Endorsements might not matter much in the grand scheme of things (how many of you change your minds based on an endorsement?), but, cumulatively, they do say something about a candidate’s ability to campaign effectively and about the kind of supporters a candidate attracts.
Then, too, endorsements sometimes have the opposite of their intended effect. Case in point: Some Republican voters have said they would reconsider a candidate if Donald Trump endorsed that candidate. For that matter, does anybody actually like Mitt Romney better because John McCain endorsed him?
In advance of New Hampshire, both Rick Santorum and Jon Huntsman have picked up relatively notable endorsements. What does each say about Santorum’s and Huntsman’s chances in the Granite State?
First, Santorum’s new supporter:
A source close to the presidential campaign of Rick Santorum tells ABC News that the former Pennsylvania senator will pick up the endorsement of Christian conservative activist Gary Bauer on Sunday.
Bauer ran for president himself in 2000, and is part of the group of conservative leaders trying to figure out around which candidate the movement should coalesce so as to stop Mitt Romney from grabbing plurality wins all the way to the nomination, with conservatives like Santorum, Newt Gingrich, Rick Perry and Ron Paul splitting the non-Romney vote.
Given Gary Bauer’s blatant social conservative credentials, this likely doesn’t help Santorum much in moderate New Hampshire — but it is a nice little sign that Santorum’s perceived viability as a challenger to Romney continues to mount.

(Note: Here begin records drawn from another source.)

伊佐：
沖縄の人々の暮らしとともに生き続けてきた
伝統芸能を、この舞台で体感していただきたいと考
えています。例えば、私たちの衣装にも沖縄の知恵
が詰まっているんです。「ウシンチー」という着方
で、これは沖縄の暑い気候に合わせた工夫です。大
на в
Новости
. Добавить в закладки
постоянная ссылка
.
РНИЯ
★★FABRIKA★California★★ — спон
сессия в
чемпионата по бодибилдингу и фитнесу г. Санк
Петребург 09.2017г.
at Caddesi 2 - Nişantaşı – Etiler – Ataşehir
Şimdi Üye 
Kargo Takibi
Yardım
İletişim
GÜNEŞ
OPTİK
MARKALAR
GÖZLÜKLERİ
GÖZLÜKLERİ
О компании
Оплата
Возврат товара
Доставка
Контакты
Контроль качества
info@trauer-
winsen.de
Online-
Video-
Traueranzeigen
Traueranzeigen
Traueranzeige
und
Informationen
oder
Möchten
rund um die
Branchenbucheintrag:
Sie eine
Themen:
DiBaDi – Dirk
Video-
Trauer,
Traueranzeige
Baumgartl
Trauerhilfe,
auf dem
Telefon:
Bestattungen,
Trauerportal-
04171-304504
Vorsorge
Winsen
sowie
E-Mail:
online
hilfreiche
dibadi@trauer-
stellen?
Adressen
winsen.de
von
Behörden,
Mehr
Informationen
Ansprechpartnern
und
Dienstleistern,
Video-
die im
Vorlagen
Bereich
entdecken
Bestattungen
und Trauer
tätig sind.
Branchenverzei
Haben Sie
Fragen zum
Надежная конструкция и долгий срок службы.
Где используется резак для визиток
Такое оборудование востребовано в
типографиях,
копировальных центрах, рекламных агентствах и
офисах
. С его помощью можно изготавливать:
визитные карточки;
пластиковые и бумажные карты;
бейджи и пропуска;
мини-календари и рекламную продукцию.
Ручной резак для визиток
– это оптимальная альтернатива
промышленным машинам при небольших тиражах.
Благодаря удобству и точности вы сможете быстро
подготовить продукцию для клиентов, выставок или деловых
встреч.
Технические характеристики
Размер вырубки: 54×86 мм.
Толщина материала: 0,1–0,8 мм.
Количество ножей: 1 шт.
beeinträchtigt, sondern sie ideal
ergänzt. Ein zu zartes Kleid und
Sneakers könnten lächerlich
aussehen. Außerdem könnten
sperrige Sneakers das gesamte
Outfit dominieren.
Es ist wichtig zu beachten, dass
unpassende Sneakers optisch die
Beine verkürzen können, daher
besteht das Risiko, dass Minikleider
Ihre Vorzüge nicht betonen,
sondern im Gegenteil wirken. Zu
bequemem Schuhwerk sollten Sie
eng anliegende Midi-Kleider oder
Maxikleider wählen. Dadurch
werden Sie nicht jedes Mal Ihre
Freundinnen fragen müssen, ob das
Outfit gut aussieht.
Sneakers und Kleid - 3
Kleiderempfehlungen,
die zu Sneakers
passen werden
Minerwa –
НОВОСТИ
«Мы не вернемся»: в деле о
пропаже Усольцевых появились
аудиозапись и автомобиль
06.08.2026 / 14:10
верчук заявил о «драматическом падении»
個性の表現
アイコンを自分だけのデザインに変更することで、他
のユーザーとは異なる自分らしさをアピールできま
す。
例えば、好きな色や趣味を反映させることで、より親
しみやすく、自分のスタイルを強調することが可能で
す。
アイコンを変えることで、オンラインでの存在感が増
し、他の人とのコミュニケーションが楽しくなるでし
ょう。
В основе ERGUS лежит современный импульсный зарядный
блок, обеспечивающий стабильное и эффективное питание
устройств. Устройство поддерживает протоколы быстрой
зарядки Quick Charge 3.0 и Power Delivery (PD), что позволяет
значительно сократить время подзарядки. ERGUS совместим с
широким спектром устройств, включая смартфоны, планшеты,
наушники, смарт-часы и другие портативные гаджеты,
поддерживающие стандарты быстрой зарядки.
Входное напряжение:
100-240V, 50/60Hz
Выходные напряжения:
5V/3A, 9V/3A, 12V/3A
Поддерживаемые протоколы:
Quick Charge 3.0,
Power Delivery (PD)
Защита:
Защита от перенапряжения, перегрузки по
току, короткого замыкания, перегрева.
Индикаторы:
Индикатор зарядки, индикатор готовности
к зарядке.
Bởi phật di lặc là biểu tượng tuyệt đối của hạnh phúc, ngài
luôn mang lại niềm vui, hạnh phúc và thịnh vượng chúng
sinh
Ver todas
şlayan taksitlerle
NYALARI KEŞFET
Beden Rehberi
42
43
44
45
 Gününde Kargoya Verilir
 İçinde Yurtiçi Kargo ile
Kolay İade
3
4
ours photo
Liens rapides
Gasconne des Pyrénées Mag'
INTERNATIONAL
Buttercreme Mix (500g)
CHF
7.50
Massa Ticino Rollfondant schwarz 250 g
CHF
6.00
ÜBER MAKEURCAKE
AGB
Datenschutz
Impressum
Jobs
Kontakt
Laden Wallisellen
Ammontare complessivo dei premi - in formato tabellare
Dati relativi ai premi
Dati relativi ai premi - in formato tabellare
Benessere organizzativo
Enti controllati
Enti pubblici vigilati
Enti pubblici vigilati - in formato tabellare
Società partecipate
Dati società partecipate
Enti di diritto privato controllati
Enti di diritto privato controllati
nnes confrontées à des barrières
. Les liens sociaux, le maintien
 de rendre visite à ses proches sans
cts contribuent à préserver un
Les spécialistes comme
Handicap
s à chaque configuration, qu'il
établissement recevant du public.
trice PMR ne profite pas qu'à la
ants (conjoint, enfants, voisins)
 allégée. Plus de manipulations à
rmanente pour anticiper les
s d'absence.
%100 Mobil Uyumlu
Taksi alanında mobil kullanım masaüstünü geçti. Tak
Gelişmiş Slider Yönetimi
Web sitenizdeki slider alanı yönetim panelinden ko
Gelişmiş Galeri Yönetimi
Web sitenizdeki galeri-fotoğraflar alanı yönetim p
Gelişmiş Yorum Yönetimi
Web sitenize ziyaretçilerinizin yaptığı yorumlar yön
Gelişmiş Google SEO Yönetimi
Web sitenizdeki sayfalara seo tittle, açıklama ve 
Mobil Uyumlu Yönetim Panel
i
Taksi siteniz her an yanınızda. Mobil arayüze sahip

The newest objections to Santorum center around his supposed religiously-motivated big-government conservatism and this endorsement might just give added credence to those objections, but, at the same time, Santorum’s social conservatism won’t hurt him in South Carolina, where, actually, Mitt Romney is now trying to make the case that he is also a faith-based candidate. Overall, the endorsement just adds to the image Santorum has been building: He’s a “holistic” candidate — a full-spectrum conservative — who actually stands a chance to beat Romney, not necessarily by rising dramatically in New Hampshire, but by competing everywhere and doing exceptionally well in states like Iowa and South Carolina.
Next, Huntsman’s new backer:
GOP presidential candidate Jon Huntsman will pick up his first congressional endorsement in the final days before the New Hampshire primary, CNN has learned.
Rep. Richard Hanna, a first-term Republican congressman from New York, has decided to back Huntsman, two sources said Saturday. …
The aide said Hanna came to support Huntsman in part because of the candidate’s push for better education in the fields of science, technology, engineering and math.
However, the two Republicans also share some similarities in their independent approach to party orthodoxy. In Congress, Hanna is a member of both the conservative Republican Study Committee and a caucus that promotes equality for gays and lesbians.
This says nothing about Huntsman so much as it says that he hasn’t yet had support from a single member of Congress. Perhaps it will make some kind of difference among Hanna’s constituents or in New Hampshire, the one state in which Huntsman is expected to do well, but, overall, it’s just another indication of Huntsman’s barely-above-an-asterisk national polling throughout the campaigns.